The stolen painting was stolen by the Nazis found in the advertisement of Argentine Real Estate Brokers, the prosecution said after attacking at home.
The portrait of Giuseppe Ghislandi’s portrait was hanging on the sofa in a real estate near Buenos Aires, and the daughter of Nazis, who fled Germany after World War II, sold.
But this week, the police attack did not reveal the picture. But federal prosecutors Carlos Martínez spoke to the local media.
Prime Minister Martinez said he is treating it for smuggling, according to Argentine Daily Clarin.
The newspaper reported that the painting was missing from the wall when the furniture was relocated and the property was attacked.
The Peter Schouten of the Algemon Dagblad newspaper in the Netherlands first reappeared for the first time, and said, “The picture was removed even after the media reports soon or after the media report.”
“There is now a big rug where words and natural scenes hang.
The portrait of the lady was one of the collections of Amsterdam Art Dealer JACQUES GOUDSTIKKER, and many of them were forcibly sold by the Nazis after his death.
Some works were restored in Germany after the war and were displayed in Amsterdam as part of the Dutch National Collection.
More than 80 years, the Portraeppe Ghislandi’s Portraeppe Ghislandi’s paintings of Conte -Coleoni have not been known until now.
According to AD’s survey, he found an exhibition document that suggests that Friedrich Kadgien, SS Director and Senior Treasury Adviser of Hermann Göring, who fled in 1945 before moving to Argentina in 1945, owns the painting.
KADGIEN died in 1979, but the American file with AD was included as follows.
The paper has been trying to talk to two daughters in Buenos Aires for many years, but he added that it is no use.
One of Kadgien’s daughters has made progress in finding a missing work only when he sells his house.
AD said it was found in one of the sisters’ social media, another plundering work, with the flowers of the 17th -century Dutch painter Abraham Mignon.

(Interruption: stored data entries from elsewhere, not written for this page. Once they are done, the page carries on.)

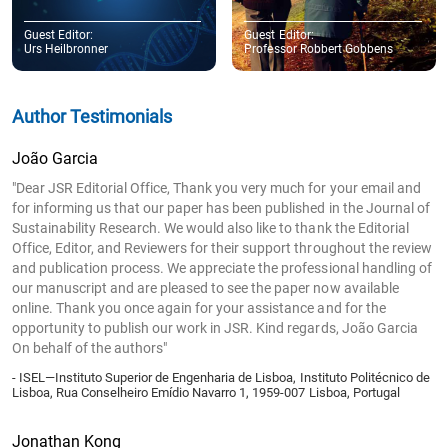
Guest Editor:
Guest Editor:
Urs Heilbronner
Professor Robbert Gobbens
Author Testimonials
João Garcia
"Dear JSR Editorial Office, Thank you very much for your email and
for informing us that our paper has been published in the Journal of
Sustainability Research. We would also like to thank the Editorial
Office, Editor, and Reviewers for their support throughout the review
and publication process. We appreciate the professional handling of
our manuscript and are pleased to see the paper now available
online. Thank you once again for your assistance and for the
opportunity to publish our work in JSR. Kind regards, João Garcia
On behalf of the authors"
- ISEL—Instituto Superior de Engenharia de Lisboa, Instituto Politécnico de
Lisboa, Rua Conselheiro Emídio Navarro 1, 1959-007 Lisboa, Portugal
Jonathan Kong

Following the appearance of the picture, one of the sisters said that the Dutch newspaper did not know what he wanted and the “pictures he was talking.”
GOUDSTIKKER’s real estate lawyers said they would make every effort to reclaim the painting.
His only signature inheritance, Mariei von Saher, said her family said, “It aims to bring back all the works that have been robbed from Jacques’ collection and restore his legacy.”
According to AD, she owned 202 pieces in 2006.